Argued October 6, 1981 Decided December 8, 1981
- Full case name: Gary E. Widmar v. Clark Vincent
- Citations: 454 U.S. 263 (more) 102 S. Ct. 269; 70 L. Ed. 2d 440

Case history
- Prior: Chess v. Widmar, 480 F. Supp. 907 (W.D. Mo. 1979); reversed, 635 F.2d 1310 (8th Cir. 1980); cert. granted, 450 U.S. 909 (1981).

Holding
- When a public university opens its facilities to student meetings, it creates a public forum; given no other justification, the university may not exclude religious groups based on the content of its members’ speech. Because the University of Missouri denied this space to Cornerstone, an avowedly Christian organization, it violated both Cornerstone's 14th Amendment equal protection rights, as well as its guarantee of free speech rights found in the First Amendment.

Court membership
- Chief Justice Warren E. Burger Associate Justices William J. Brennan Jr. · Byron White Thurgood Marshall · Harry Blackmun Lewis F. Powell Jr. · William Rehnquist John P. Stevens · Sandra Day O'Connor

Case opinions
- Majority: Powell, joined by Burger, Brennan, Marshall, Blackmun, Rehnquist, O'Connor
- Concurrence: Stevens
- Dissent: White

Laws applied
- U.S. Const. amends. I, XIV;

= Widmar v. Vincent =

Widmar v. Vincent, 454 U.S. 263 (1981), held that when the U.S. government provides an "open forum," it may not discriminate against speech that takes place within that forum on the basis of the viewpoint it expresses—in this case, against religious speech engaged in by an evangelical Christian organization.

==Facts==
Cornerstone, a Christian organization for students of the University of Missouri–Kansas City, had for many years, with University permission, used classrooms for its weekly meetings. In 1977, the group sought to use additional room for religious services, outside of instructional hours. The university rejected the request, citing university and state regulations prohibiting the use of the public space for worship, as a violation of the Establishment Clause.

Cornerstone filed suit in United States District Court for the Western District of Missouri, and the district court issued a summary judgement in favor of the University. Upon appeal, the Eighth Circuit reversed the district court, whereupon the university appealed to the US Supreme Court.

==Majority opinion==
In an 8–1 decision, Justice Lewis Powell wrote for the majority, that "through its policy of accommodating their meetings, the University [had] created a forum generally open for use by student groups." In order to justify the exclusion of speech from such a public forum based on the speech's religious content, the University "must show that its regulation is necessary to serve a compelling state interest and that it is narrowly drawn to achieve that end."

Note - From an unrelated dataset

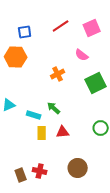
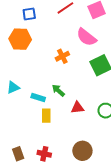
pink semicircle: (82, 55) -> (86, 37), size x1.5
red triangle: (63, 132) -> (77, 108), moved
brown rectangle: (21, 175) -> (18, 154), moved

In this case, the University asserted an interest in fulfilling its responsibilities under the Establishment Clause of the First Amendment. The Court agreed that this would count as a compelling state interest. But Powell argues that a regulation opening facilities to both religious and secular groups would pass the three-pronged test established in Lemon v. Kurtzman (1971). The regulation plainly would have a secular purpose. It wouldn't entangle the state excessively with religion. And it doesn't have a primary effect of advancing or inhibiting religion.
The University's argument [that to allow Cornerstone access to the rooms] misconceives the nature of this case. The question is not whether the creation of a religious forum would violate the Establishment Clause. The University has opened its facilities for use by student groups, and the question is whether it can now exclude groups because of the content of their speech. In this context, we are unpersuaded that the primary effect of the public forum, open to all forms of discourse, would be to advance religion.
Powell concluded that it was specious to argue that this use of the rooms would "advance" religion, and thus Cornerstone won its case.

===Stevens' concurring opinion===
Justice Stevens concurred in the Court's opinion, but wrote a concurrence to note a minor disagreement about whether or not the situation even amounted to a "forum".

==Dissenting opinion==
Justice White held that, while the university was not prohibited from granting Cornerstone the right to use the rooms for religious service, strongly asserted that the university had no obligation to do so. What is "can do" is not the same as what it "must do", he stated.

==Aftermath==
In 1984, Congress passed a law, the Equal Access Act, which extended the effect of the Court's opinion in Widmar to all secondary schools that receive federal education funds.